Comparative analysis of BCG vaccination routes in mice reveals preferential reprogramming of pulmonary macrophages upon mucosal administration.

Bacille Calmette-Guerin (BCG) is the only licensed vaccine against tuberculosis (TB) but provides inconsistent protection against disease. Studies in non-human primates show that intravenous BCG confers superior protection compared to intradermal vaccination, yet how different vaccination routes reprogram lung immunity in mice - the primary model for mechanistic studies - remains incompletely defined at single cell or spatial resolution. Moreover, while lung macrophages are key effectors during Mycobacterium tuberculosis infection, most studies have focused on alveolar macrophages, leaving interstitial macrophage responses to vaccination largely unexplored. Here, we define the cellular and spatial immune landscape shaped by three BCG vaccination routes in mice using flow cytometry, single-cell RNA sequencing, and spatial transcriptomics.

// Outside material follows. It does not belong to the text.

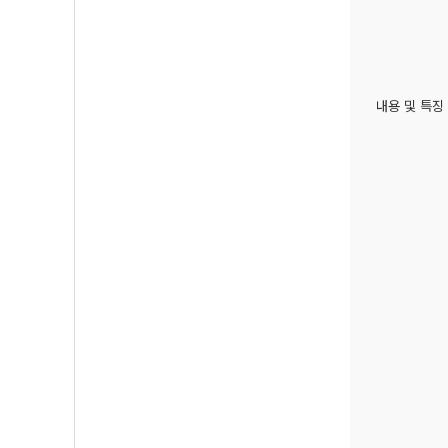
내용 및 특징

Comparing intratracheal (IT), intravenous (IV), and subcutaneous (SC) vaccination, we demonstrate that mucosal IT delivery uniquely reprograms interstitial macrophages, establishes spatially organized immune hubs with CD4 T cells, and provides superior protection against infectious challenge. These findings identify IM as key mediators of mucosal vaccine-induced protection and provide a framework for the rational optimization of vaccines against respiratory pathogens.